LDAP XPCOM SDK needs to pre-resolve IP addresses async

VERIFIED FIXED in mozilla0.9.5

Status

P2
major
VERIFIED FIXED
18 years ago
16 years ago

People

(Reporter: dmose, Assigned: leif)

Tracking

other
mozilla0.9.5

Firefox Tracking Flags

(Not tracked)

Details

(Whiteboard: PDT+)

Attachments

(3 attachments, 9 obsolete attachments)

(Reporter)

Description

18 years ago
Right now, the C SDK is allowed to do domain name resolution under the hood. 
This has the potential of causing the caller to hang if the network is slow or
horked or whatever, since gethostbyname() is used.  We need to get the XPCOM SDK
to do its own resolution using Necko's async resolver calls, probably before
calling into the LDAP C SDK.  It may be possible and worthwhile to use the C
SDK's DNS lookup function hooks to make any calls into gethostbyname assert, so
that we know we're not doing any synchronous calls.
(Reporter)

Updated

18 years ago
Blocks: 82317

Comment 1

18 years ago
What is the timeframe for moving to the 5.0-ish LDAP C SDK code?  I ask because 
the newer code has new extended I/O callback functions that can be used to 
replace the entire "resolve host and try to connect" sequence with one callback. 
 I am not sure how best to fit into the async DNS functions though (I'd have to 
look at how that works in Mozilla).
(Assignee)

Updated

18 years ago
Status: NEW → ASSIGNED
Priority: -- → P3
(Reporter)

Comment 2

18 years ago
The timeframe is a bit unclear; maybe in the next few months.  We're sorting out
some of our scheduling priorities.
(Reporter)

Updated

18 years ago
Target Milestone: --- → mozilla0.9.2
(Reporter)

Comment 3

18 years ago
This change is to boy
Target Milestone: mozilla0.9.2 → mozilla0.9.3

Comment 4

18 years ago
reassign Olga as QA contact 
QA Contact: yulian → olgac

Updated

18 years ago
Priority: P3 → P2
Target Milestone: mozilla0.9.3 → mozilla0.9.4

Updated

18 years ago
Keywords: nsenterprise

Updated

18 years ago
Keywords: nsenterprise → nsenterprise+
(Assignee)

Comment 5

18 years ago
Created attachment 47556 [details] [diff] [review]
Initial patch, "proof of concept"
(Assignee)

Comment 6

18 years ago
Created attachment 47615 [details] [diff] [review]
2nd patch, fixes a crasher in autocomplete
(Assignee)

Comment 7

17 years ago
Hi Peter,

can you take a look at this patch?
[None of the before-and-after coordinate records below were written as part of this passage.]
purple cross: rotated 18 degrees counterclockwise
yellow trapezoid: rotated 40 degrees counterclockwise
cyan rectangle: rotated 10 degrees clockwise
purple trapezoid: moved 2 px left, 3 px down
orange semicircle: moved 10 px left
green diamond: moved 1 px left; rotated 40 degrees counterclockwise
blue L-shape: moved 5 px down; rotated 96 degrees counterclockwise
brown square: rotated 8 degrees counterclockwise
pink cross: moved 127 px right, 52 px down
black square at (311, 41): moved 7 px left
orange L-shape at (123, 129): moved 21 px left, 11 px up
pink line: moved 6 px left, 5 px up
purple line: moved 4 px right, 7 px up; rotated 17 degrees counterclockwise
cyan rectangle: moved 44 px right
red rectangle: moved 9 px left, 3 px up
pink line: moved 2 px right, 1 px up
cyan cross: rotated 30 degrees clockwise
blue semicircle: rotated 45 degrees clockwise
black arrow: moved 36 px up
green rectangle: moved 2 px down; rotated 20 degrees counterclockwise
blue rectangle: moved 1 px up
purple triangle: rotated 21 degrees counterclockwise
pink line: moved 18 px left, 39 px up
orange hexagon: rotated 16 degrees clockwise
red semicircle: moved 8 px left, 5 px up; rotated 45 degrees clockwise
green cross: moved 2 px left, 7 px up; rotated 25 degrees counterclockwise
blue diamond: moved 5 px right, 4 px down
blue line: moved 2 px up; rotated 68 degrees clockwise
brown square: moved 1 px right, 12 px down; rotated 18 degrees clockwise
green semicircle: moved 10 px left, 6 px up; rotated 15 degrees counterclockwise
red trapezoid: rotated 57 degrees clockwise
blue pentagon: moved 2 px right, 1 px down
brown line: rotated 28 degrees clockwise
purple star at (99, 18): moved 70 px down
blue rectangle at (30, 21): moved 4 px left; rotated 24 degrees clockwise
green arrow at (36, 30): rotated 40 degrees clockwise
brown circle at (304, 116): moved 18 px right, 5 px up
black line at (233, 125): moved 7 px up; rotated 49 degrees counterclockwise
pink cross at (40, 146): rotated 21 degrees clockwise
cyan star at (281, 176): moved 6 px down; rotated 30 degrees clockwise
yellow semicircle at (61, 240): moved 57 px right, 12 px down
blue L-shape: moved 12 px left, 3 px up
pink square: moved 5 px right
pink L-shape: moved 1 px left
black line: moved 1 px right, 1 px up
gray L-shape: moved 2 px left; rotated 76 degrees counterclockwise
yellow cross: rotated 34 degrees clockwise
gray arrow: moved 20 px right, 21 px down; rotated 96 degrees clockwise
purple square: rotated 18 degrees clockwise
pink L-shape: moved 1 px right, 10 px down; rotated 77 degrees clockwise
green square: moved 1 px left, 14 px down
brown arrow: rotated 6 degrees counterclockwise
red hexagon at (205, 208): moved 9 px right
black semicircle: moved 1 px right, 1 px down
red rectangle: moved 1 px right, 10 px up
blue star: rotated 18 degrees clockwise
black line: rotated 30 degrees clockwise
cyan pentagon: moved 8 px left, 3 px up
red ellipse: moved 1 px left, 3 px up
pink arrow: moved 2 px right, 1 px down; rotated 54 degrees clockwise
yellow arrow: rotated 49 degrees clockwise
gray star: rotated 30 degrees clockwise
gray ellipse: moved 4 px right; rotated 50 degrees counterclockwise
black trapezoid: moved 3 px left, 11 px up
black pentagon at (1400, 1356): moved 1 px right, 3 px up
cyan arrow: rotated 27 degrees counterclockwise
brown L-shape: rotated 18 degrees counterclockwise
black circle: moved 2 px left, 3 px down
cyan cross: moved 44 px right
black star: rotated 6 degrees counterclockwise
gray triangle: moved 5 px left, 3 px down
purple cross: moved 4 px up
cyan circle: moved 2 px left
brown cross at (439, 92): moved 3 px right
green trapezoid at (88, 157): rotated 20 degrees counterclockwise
I've turned |nsLDAPConnection::Init()| into
an asynchronous function. But, I have not a clue how the LDAP datasource work. I
did some changes which I think is what needs to be done, but I'm pretty sure
(ok, I am sure) it is not correct. :)

Can you maybe try this, and see if you can get the datasource to work with the
async Init() function? I'd really appreciate it.

Thanks,

-- Leif

Comment 8

17 years ago
Hi leif, I haven't tried your code but note that I've converted the datasource
to get the connection from the LDAP service (the patch is in bug 83360). I'm
unclear if I need to change anything in that case, and if we could get the same
benefit when using the service. If I understand the patch correctly, that
doesn't seem to be the case. I've experienced the hangs, and I would like to get
rid of them though, so if not using the service fixes that I'll gladly not use
the service and  I'll try out your patch.
(Assignee)

Comment 9

17 years ago
Hmmm, well, the LDAP Service is kinda busted right now :(. It's on the ToDo list
after we finish eMojo. You are correct though, using the LDAP service implies
that all this stuff is automatically taken care off.

So, depending on when you plan to land that change to switch over to the
Service, we have a couple of options:

1) We leave the Data source busted (as with my patch :), until we get the
Service in shape again (and land your patch).

2) We try to get the Data source working with my patch in this bug.


Thanks!

-- Leif

Comment 10

17 years ago
Ok, then I'll try out the patch. By the time dmose reviews my patch (hah ;))
I'll get a ton of complaints from all the datasource users if it's broken ;).
(Assignee)

Comment 11

17 years ago
Created attachment 47895 [details] [diff] [review]
Patch with LDAP Addressbook changes as well
(Assignee)

Comment 12

17 years ago
Adding a couple of Sun Ireland people to the Cc: list. If you guys could take a
look at the changes I've done to your code, that'd be swell.

Thanks,

-- leif

Comment 13

17 years ago
Leif: turns out the datasource as it is in the CVS is already broken. I'll
attach a band-aid patch that fixes it. The real patch is over in bug 83360. It's
your call really if you want to leave it as is, or fix it. I think you should
not let it hold up checking in the rest of this patch.

Comment 14

17 years ago
Created attachment 48007 [details] [diff] [review]
LDAP datasource only patch
(Assignee)

Comment 15

17 years ago
Ok, lets keep this easy, and not mess up the datasource more than it is? If it's
already broken, I'm making it any worse, right? :)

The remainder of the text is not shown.